In a message dated 97-11-20 22:13:56 EST, Le Anne Fossmeyer wrote:
> I had a totally different take on the Ripley vs. Queen Alien battle.
>
> >> Ripley managed to avoid all of those traps, and while the movie
> >> does have Ripley fighting another female (thus reducing the
> >> end battle to a "cat fight") over a child (appealing to the idea of
> >> "maternal instincts" causing her ruthlessness), she's still a better
> >> feminist role model than most movie women at the time.
>
> I don't think the end battle was written or portrayed as a cat fight:
> each female feels she must destroy the other to ensure her and her
> species' continued existence. The story isn't about war as we have
> fought it for millennia: the fight to control land, fuel, wealth, and so
> on. The story is about the right to procreate at the expense of other
> life and the right to destroy other life to ensure the continued
> existence of one's own. I think for the story to work, to get to us the
> way it does, it has to touch our most primal, instinctual nature. The
> plot may be very human-centric in its view of procreation, but, hey, it
> was made for a human audience!
I think you've got a good point, but the "Get away from her, you bitch" line
really made it cat fight-y to me and also reinforced the maternal instincts
thing (see below).
> And since when did maternal instincts become not feminist?

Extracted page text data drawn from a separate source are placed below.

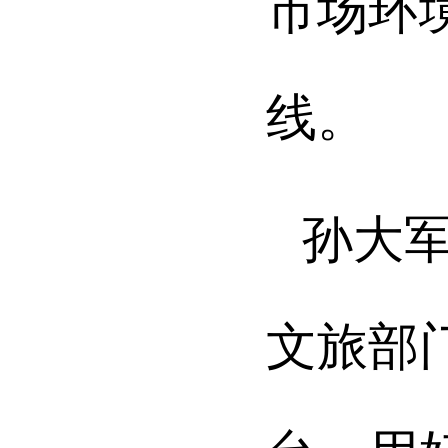
市场环
线。
孙大
文旅部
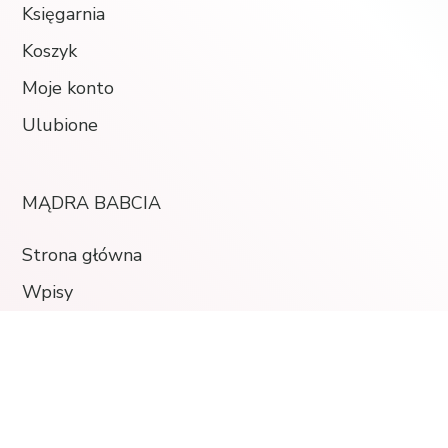
Księgarnia
Koszyk
Moje konto
Ulubione
MĄDRA BABCIA
Strona główna
Wpisy
O autorce
Odgrubianie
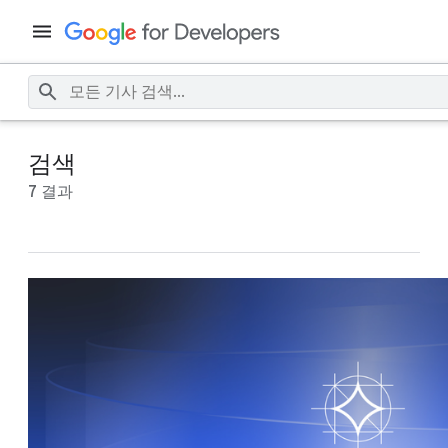
검색
7 결과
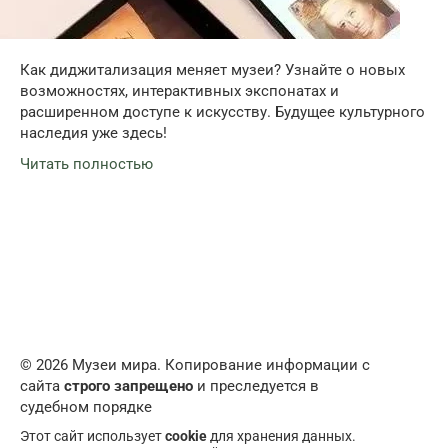
Как диджитализация меняет музеи? Узнайте о новых
возможностях, интерактивных экспонатах и
расширенном доступе к искусству. Будущее культурного
наследия уже здесь!
Читать полностью
© 2026 Музеи мира. Копирование информации с
сайта
строго запрещено
и преследуется в
судебном порядке
Этот сайт использует
cookie
для хранения данных.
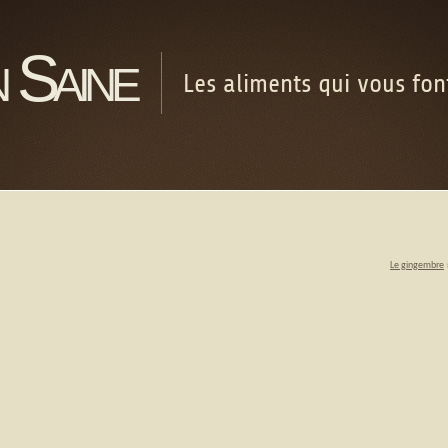
 Saine
Les aliments qui vous fo
Le gingembre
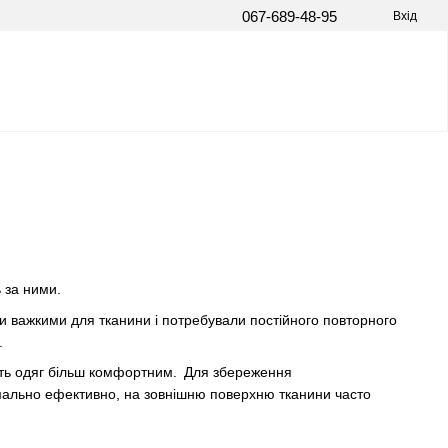
067-689-48-95
Вхід
ь за ними.
и важкими для тканини і потребували постійного повторного
.
бить одяг більш комфортним. Для збереження
мально ефективно, на зовнішню поверхню тканини часто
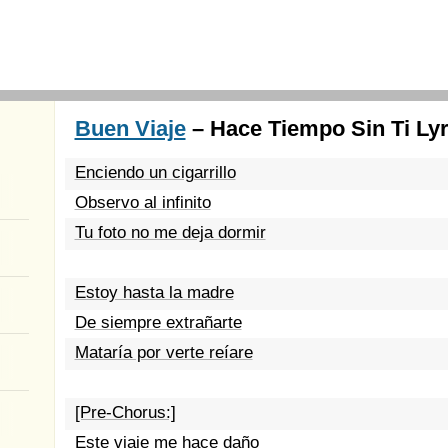
Buen Viaje
– Hace Tiempo Sin Ti Lyr
Enciendo un cigarrillo
Observo al infinito
Tu foto no me deja dormir
Estoy hasta la madre
De siempre extrañarte
Mataría por verte reíare
[Pre-Chorus:]
Este viaje me hace daño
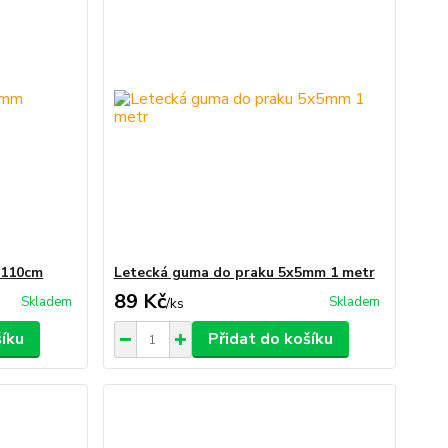
 110cm
Letecká guma do praku 5x5mm 1 metr
89 Kč
Skladem
Skladem
/
ks
šíku
Přidat do košíku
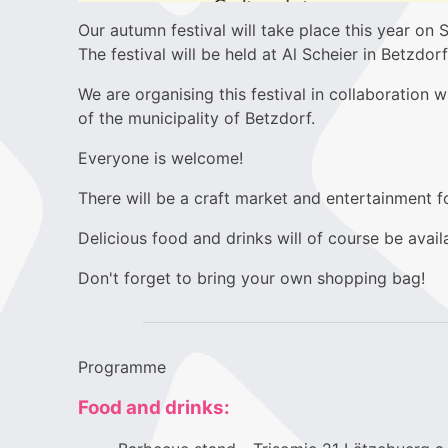
Our autumn festival will take place this year on
The festival will be held at Al Scheier in Betzdorf
We are organising this festival in collaboration 
of the municipality of Betzdorf.
Everyone is welcome!
There will be a craft market and entertainment f
Delicious food and drinks will of course be avail
Don't forget to bring your own shopping bag!
Programme
Food and drinks:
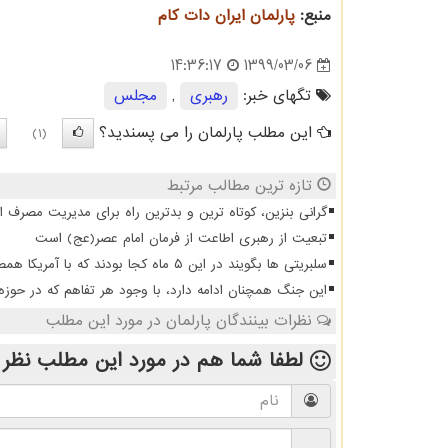
منبع:
پارلمان ایران دات كام
1399/03/06
14:36:17
تگهای خبر:
رهبری
,
مجلس
این مطلب پارلمان را می پسندید؟
(1)
تازه ترین مطالب مرتبط
گرانی بنزین، کوتاه ترین و بدترین راه برای مدیریت مصرف 
تبعیت از رهبری اطاعت از فرمان امام عصر(عج) است
سلبریتی ها بگویند در این ۵ ماه کجا بودند که با آمریکا همصدا شدند
این جنگ همچنان ادامه دارد، با وجود هر تفاهم که در حوزه
نظرات بینندگان پارلمان در مورد این مطلب
لطفا شما هم
در مورد این مطلب
نظر 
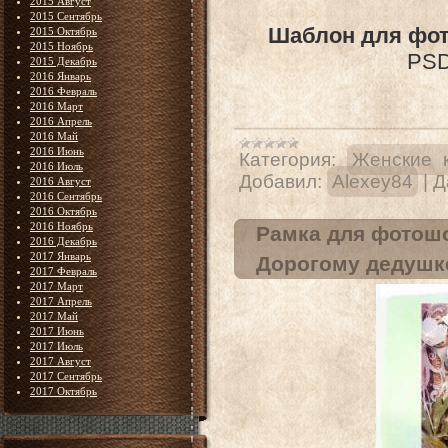
2015 Август
2015 Сентябрь
Шаблон для фот
2015 Октябрь
2015 Ноябрь
PSD 
2015 Декабрь
2016 Январь
2016 Февраль
2016 Март
2016 Апрель
2016 Май
2016 Июнь
Категория:
Женские 
2016 Июль
Добавил:
Alexey84
|
Д
2016 Август
2016 Сентябрь
2016 Октябрь
2016 Ноябрь
Рамка для фотошо
2016 Декабрь
2017 Январь
Дорогому дедушк
2017 Февраль
2017 Март
2017 Апрель
2017 Май
2017 Июнь
2017 Июль
2017 Август
2017 Сентябрь
2017 Октябрь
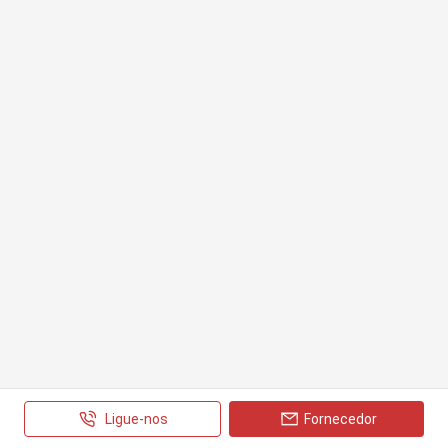
Ligue-nos
Fornecedor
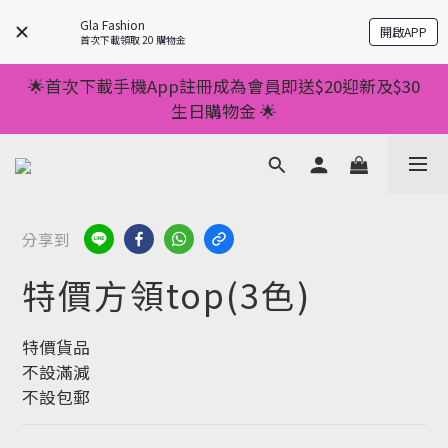
💥正價服裝滿減優惠💥 ✅一件起包順豐 ✅第二件起減
Gla Fashion
開啟APP
$20 ✅第三件減$40    如此類推⬆不設上限
首次下載領取 20 購物金
💥正價服裝滿減優惠💥 ✅一件起包順豐 ✅第二件起減
🌟首次下載手機App註冊成為會員即送$20迎新及$30
$20 ✅第三件減$40    如此類推⬆不設上限
生日購物金 🌟
🌟手機App消費儲積分當購物金用🌟消費1元有1分 🌟
累積滿100分可當1元使用🌟
💥正價服裝滿減優惠💥 ✅一件起包順豐 ✅第二件起減
分享到
$20 ✅第三件減$40    如此類推⬆不設上限
特價方領top(3色)
特價貨品
不設滿減
不設包郵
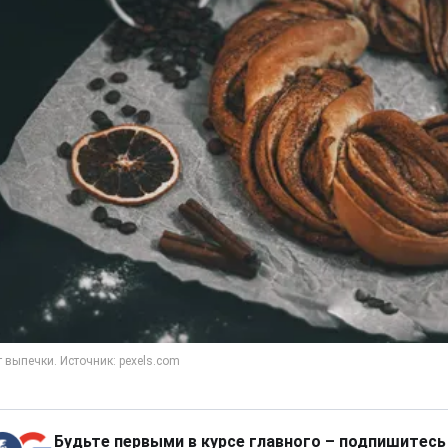
Будьте первыми в курсе главного – подпишитесь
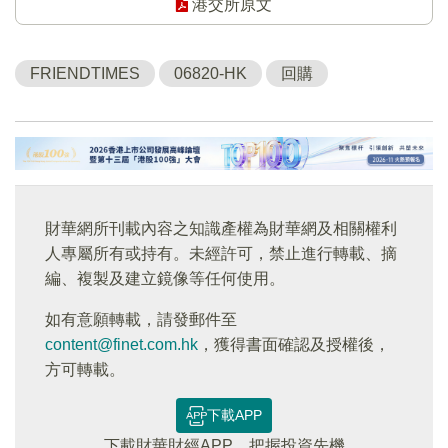
港交所原文
FRIENDTIMES
06820-HK
回購
財華網所刊載內容之知識產權為財華網及相關權利
人專屬所有或持有。未經許可，禁止進行轉載、摘
編、複製及建立鏡像等任何使用。
如有意願轉載，請發郵件至
content@finet.com.hk
，獲得書面確認及授權後，
方可轉載。
下載APP
下載財華財經APP，把握投資先機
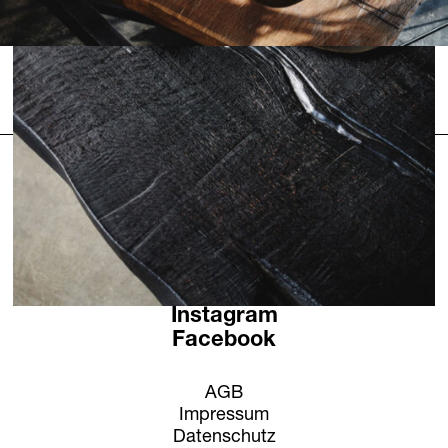
Öffnungszeiten
Kontakt + Anfrage
News
Jobs
Newsletter
Instagram
Facebook
AGB
Impressum
Datenschutz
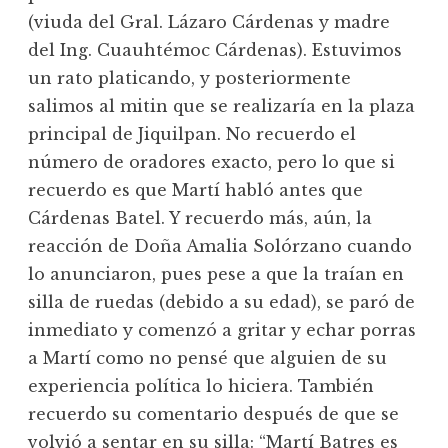
(viuda del Gral. Lázaro Cárdenas y madre
del Ing. Cuauhtémoc Cárdenas). Estuvimos
un rato platicando, y posteriormente
salimos al mitin que se realizaría en la plaza
principal de Jiquilpan. No recuerdo el
número de oradores exacto, pero lo que si
recuerdo es que Martí habló antes que
Cárdenas Batel. Y recuerdo más, aún, la
reacción de Doña Amalia Solórzano cuando
lo anunciaron, pues pese a que la traían en
silla de ruedas (debido a su edad), se paró de
inmediato y comenzó a gritar y echar porras
a Martí como no pensé que alguien de su
experiencia política lo hiciera. También
recuerdo su comentario después de que se
volvió a sentar en su silla: “Martí Batres es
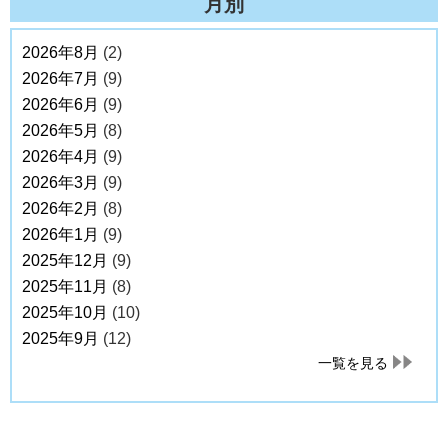
月別
2026年8月
(2)
2026年7月
(9)
2026年6月
(9)
2026年5月
(8)
2026年4月
(9)
2026年3月
(9)
2026年2月
(8)
2026年1月
(9)
2025年12月
(9)
2025年11月
(8)
2025年10月
(10)
2025年9月
(12)
一覧を見る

Sorry, I didn't state myself well. Not that they aren't feminist, but that
like a lot of movies at the time, maternal instincts were the only reason
women had to be strong. My criticism is not for giving Ripley "maternal
instincts", since I thought it was a really interesting development of the
character, but of the movie industry at the time, which made it so the only
reason the movie could get made was to "excuse" Ripley's strength and
determination by labeling it "maternal instincts".
> I was also disappointed with the third movie, but only because I could
> see so much potential just sitting there, nestled in the dialogue,
> ignored in favor of MTV-like cinematography. The movie starts out with
> this great question: if one too many male chromosomes makes a guy too
> violent, predatory for peaceable society, then is he also incapable of
> sacrificing for and protecting the society that outcast him? Are we,
> both male and female, limited by our biology? It could have been cool,
> but it fell flat.
I too thought the "chromosome question" should have merited some more
exploration, and I also was upset with the cinematography (did I spell that
right?). I think a lot of my problems with the third movie (if I absolutely
*have* to be honest ;) stem from how much I really enjoyed "Aliens".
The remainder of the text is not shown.